MAKING GENERAL CLAIMS

Why do some claims fail?

How are claims processed? Why do some claims fail and what can you do to make your claim work?
For smaller claims, your insurers may use his own staff to handle them internally. But for larger, or more suspicious claims, a loss adjuster may be called in to make an independent assessment of the cause of the loss.
But first of all, you need to know what your own responsibilities as a claimant. Of course, when you first bought an insurance policy, you hoped, and so did your insurer, that you would never need to make any claim. But if, misfortune strikes and you have to make a claim, the golden rule is — tell your insurer immediately and confirm it in writing.
This simple procedure protects your position and complies with the policy conditions. It also gives your insurer the best chance of settling your claim quickly. And insurer will want to settle your claim honestly, fairly and promptly because his reputation depends on it.
Another important rule to remember is well entrenched in legal precedents, although it may not actually be stated in your policy. By this, you must take all reasonable precaution to minimize the extent of the damage, including taking steps to bring to task anybody who may have been responsible for the loss, like for example, putting a cover over a hole in the roof to prevent rain from affecting previously damaged roperty is a good precautionary action.
A loss adjuster is a specialist whose job is to find out what really happened. He has to recommend to the insurer how much to pay in the particular circumstances. His presence entails detailed discussions with you, the claimant, in order to reach an agreement in principle on what would be an acceptable and realistic claim settlement.

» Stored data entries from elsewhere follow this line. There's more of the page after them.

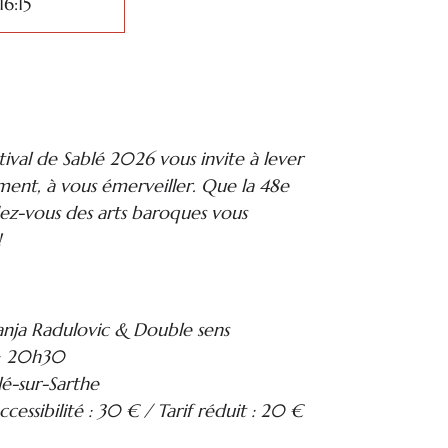
16:15
estival de Sablé 2026 vous invite à lever
ment, à vous émerveiller. Que la 48e
ez-vous des arts baroques vous
!
ja Radulovic & Double sens
 > 20h30
lé-sur-Sarthe
accessibilité : 30 € / Tarif réduit : 20 €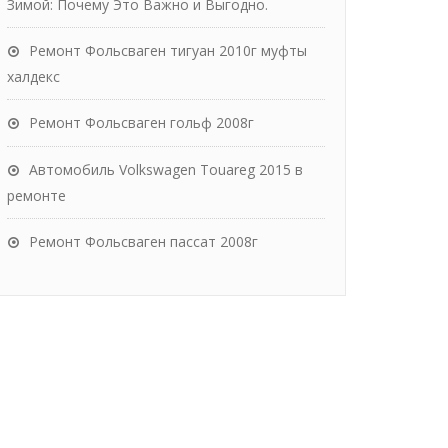
Зимой: Почему Это Важно и Выгодно.
Ремонт Фольсваген тигуан 2010г муфты
халдекс
Ремонт Фольсваген гольф 2008г
Автомобиль Volkswagen Touareg 2015 в
ремонте
Ремонт Фольсваген пассат 2008г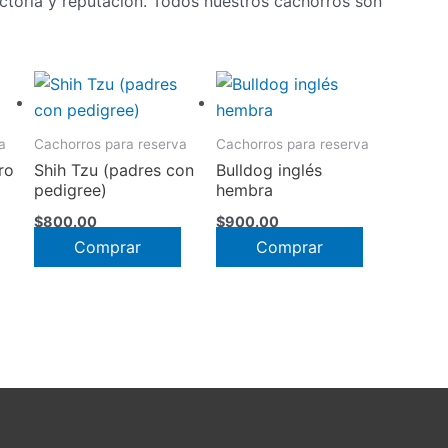
ectoria y reputación. Todos nuestros cachorros son
a
Cachorros para reserva
Cachorros para reserva
ro
Shih Tzu (padres con
Bulldog inglés
pedigree)
hembra
$
800.00
$
900.00
Comprar
Comprar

Stories abound of claimants who deliberately inflate their claims, in the mistaken belief that insurers will systematically reduce them anyway. This is not true in the case of reputable insurers. But no insurer would write out a blank cheque for a stranger any more than you would.

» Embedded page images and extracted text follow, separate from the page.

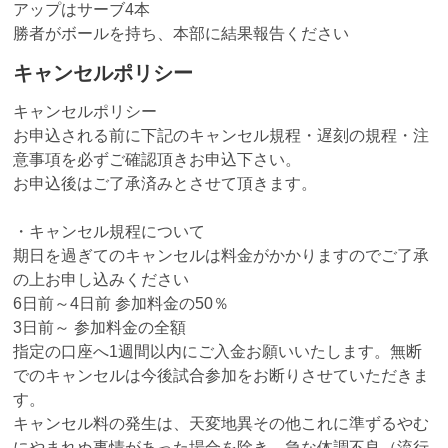
アップはサーブ4本
勝者がボールを持ち、本部に結果報告ください
キャンセルポリシー
キャンセルポリシー
お申込される前に下記のキャンセル規程・遅刻の規程・注
意事項を必ずご確認頂きお申込下さい。
お申込後はご了承済みとさせて頂きます。
・キャンセル規程について
期日を過ぎてのキャンセルは料金がかかりますのでご了承
の上お申し込みください
6日前～4日前 参加料金の50％
3日前～ 参加料金の全額
指定の口座へ1週間以内にご入金お願いいたします。無断
でのキャンセルは今後試合参加をお断りさせていただきま
す。
キャンセル料の発生は、天変地異その他これに準ずるやむ
にやまれぬ事情があった場合を除き、急な体調不良（流行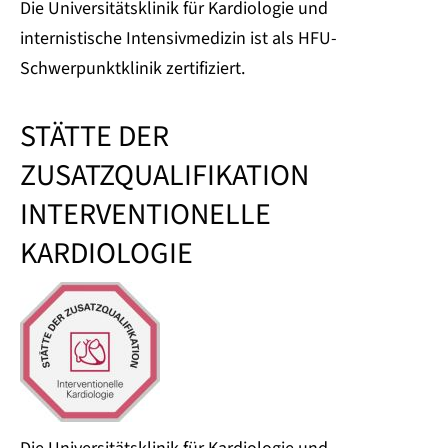
Die Universitätsklinik für Kardiologie und
internistische Intensivmedizin ist als HFU-
Schwerpunktklinik zertifiziert.
STÄTTE DER
ZUSATZQUALIFIKATION
INTERVENTIONELLE
KARDIOLOGIE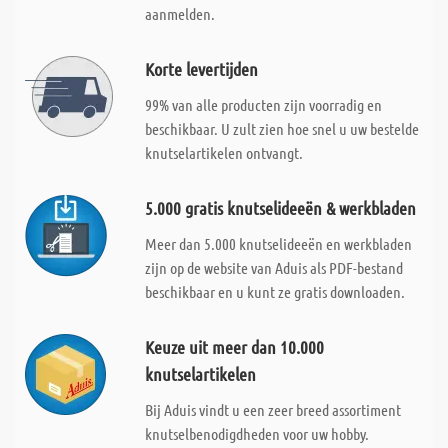
aanmelden.
Korte levertijden
99% van alle producten zijn voorradig en
beschikbaar. U zult zien hoe snel u uw bestelde
knutselartikelen ontvangt.
5.000 gratis knutselideeën & werkbladen
Meer dan 5.000 knutselideeën en werkbladen
zijn op de website van Aduis als PDF-bestand
beschikbaar en u kunt ze gratis downloaden.
Keuze uit meer dan 10.000
knutselartikelen
Bij Aduis vindt u een zeer breed assortiment
knutselbenodigdheden voor uw hobby.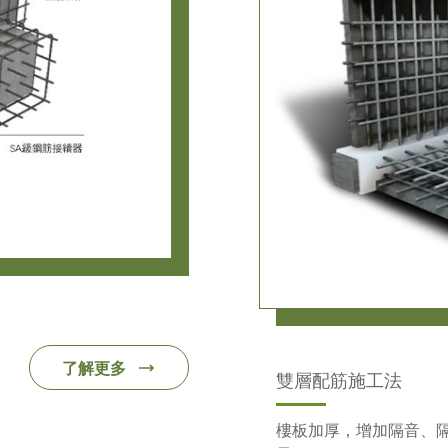
了解更多
雙層配筋施工法
樓板加厚，增加隔音、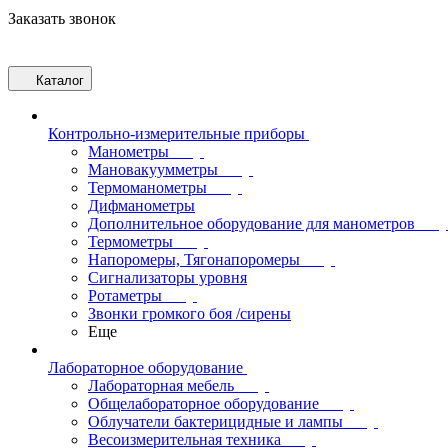
Заказать звонок
Каталог
Контрольно-измерительные приборы
Манометры
Мановакуумметры
Термоманометры
Дифманометры
Дополнительное оборудование для манометров
Термометры
Напоромеры, Тягонапоромеры
Сигнализаторы уровня
Ротаметры
Звонки громкого боя /сирены
Еще
Лабораторное оборудование
Лабораторная мебель
Общелабораторное оборудование
Облучатели бактерицидные и лампы
Весоизмерительная техника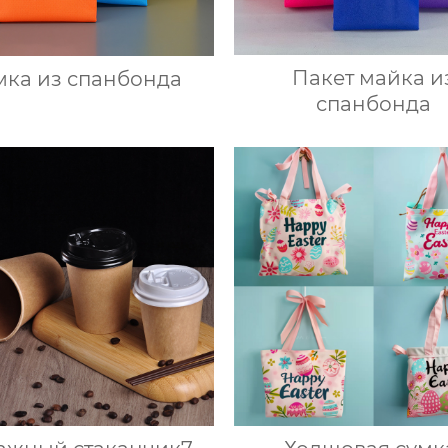
Пакет майка и
мка из спанбонда
спанбонда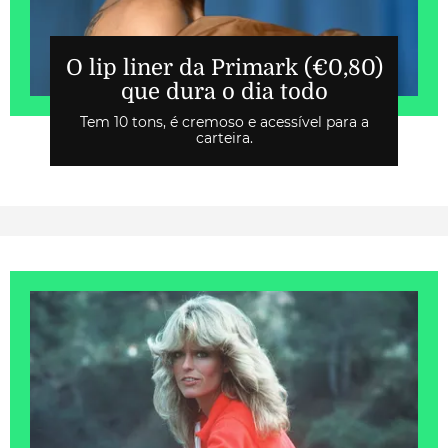
O lip liner da Primark (€0,80)
que dura o dia todo
Tem 10 tons, é cremoso e acessível para a
carteira.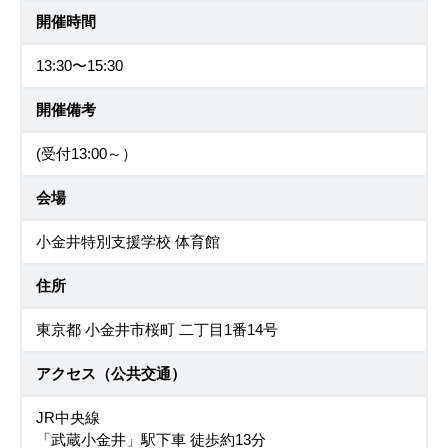
開催時間
13:30〜15:30
開催備考
(受付13:00～）
会場
小金井特別支援学校 体育館
住所
東京都 小金井市桜町 二丁目1番14号
アクセス（公共交通）
JR中央線
「武蔵小金井」駅下車 徒歩約13分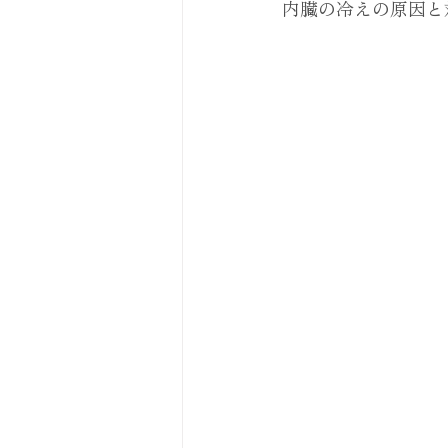
内臓の冷えの原因と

The insurer needs to be satisfied that the loss was the genuine accidental result of an insured peril, that the property was insured for its full value (which is a sore point), and that the amount claimed is reasonable, taking into account its depreciated value before the loss, and salvaged value after it.

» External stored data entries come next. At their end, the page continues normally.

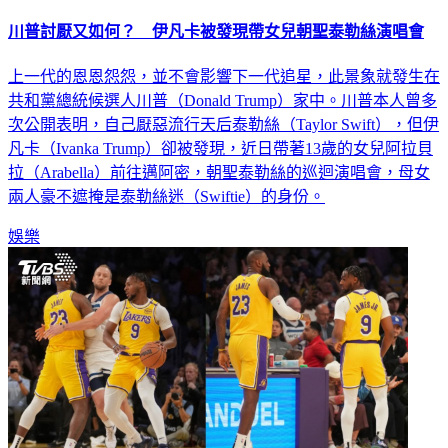
川普討厭又如何？ 伊凡卡被發現帶女兒朝聖泰勒絲演唱會
上一代的恩恩怨怨，並不會影響下一代追星，此景象就發生在
共和黨總統候選人川普（Donald Trump）家中。川普本人曾多
次公開表明，自己厭惡流行天后泰勒絲（Taylor Swift），但伊
凡卡（Ivanka Trump）卻被發現，近日帶著13歲的女兒阿拉貝
拉（Arabella）前往邁阿密，朝聖泰勒絲的巡迴演唱會，母女
兩人豪不遮掩是泰勒絲迷（Swiftie）的身份。
娛樂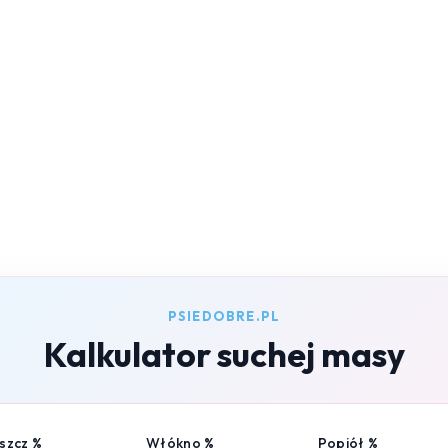
PSIEDOBRE.PL
Kalkulator suchej masy
szcz %
Włókno %
Popiół %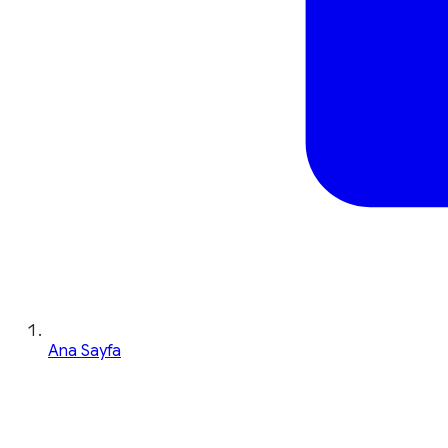
Ana Sayfa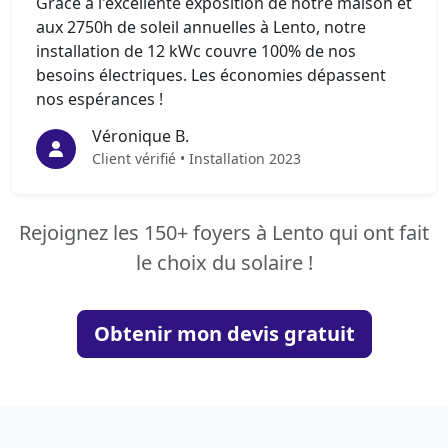
Grâce à l'excellente exposition de notre maison et
aux 2750h de soleil annuelles à Lento, notre
installation de 12 kWc couvre 100% de nos
besoins électriques. Les économies dépassent
nos espérances !
Véronique B.
Client vérifié • Installation 2023
Rejoignez les 150+ foyers à Lento qui ont fait
le choix du solaire !
Obtenir mon devis gratuit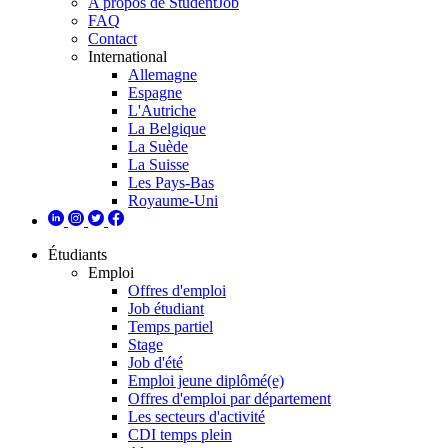
A propos de StudentJob
FAQ
Contact
International
Allemagne
Espagne
L'Autriche
La Belgique
La Suède
La Suisse
Les Pays-Bas
Royaume-Uni
Étudiants
Emploi
Offres d'emploi
Job étudiant
Temps partiel
Stage
Job d'été
Emploi jeune diplômé(e)
Offres d'emploi par département
Les secteurs d'activité
CDI temps plein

Insurers will usually try to sell the damaged property to offset the loss, or alternatively, offer to sell it back to the claimant if the item has some sentimental value.
Insurers may also adjust the claim to take into account ‘betterment’ that is, when settlement involves the claimant getting a brand new item in exchange for a well-worn one.
Insurance is generally a contract of indemnity. Financially speaking, this means that your insurer will try to put you in the same position after the loss as you were in immediately before it. In other words, you should not actually profit from the misfortune.
The only real exceptions to this rule come when you have specifically insured an item on a ‘reinstatement-as-new’ basis or when you have taken out certain special type of insurance such as Personal Accident or Marine Cargo cover, with agreed sums insured, or including an element profit.
The amount of your claim and of your original insurance value are crucial factors. Was the sum insured on the items lost or damaged, and also the total sum insured on all similar property, equal to or greater than their full value?
If not, you have your first problem, because your insurer is entitled to reduce the amount payable in proportion to the degree of your under-insurance. This is known in the trade as the application of the average.
Let me give you an example. You insure your stock for US$500,000, but in reality it is worth US$1 million, and you suffer fire damage costing US$250,000. Under 'Average' you will be paid 50% of the US$250,000 because you have only insured 50% of the value of the stock.
Make sure your claim is reasonable in amount. if it is deliberately way too high, then you risk being accused of fraud. Under these circumstances, not only will you get no joy at all from your insurance policy, but you may risk facing a criminal prosecution.
Insurers understand that claimants sometimes exaggerate claims because of over-enthusiasm rather than a deliberate attempt to swindle. But they will have no sympathy with anyone who tries to pull a fast one.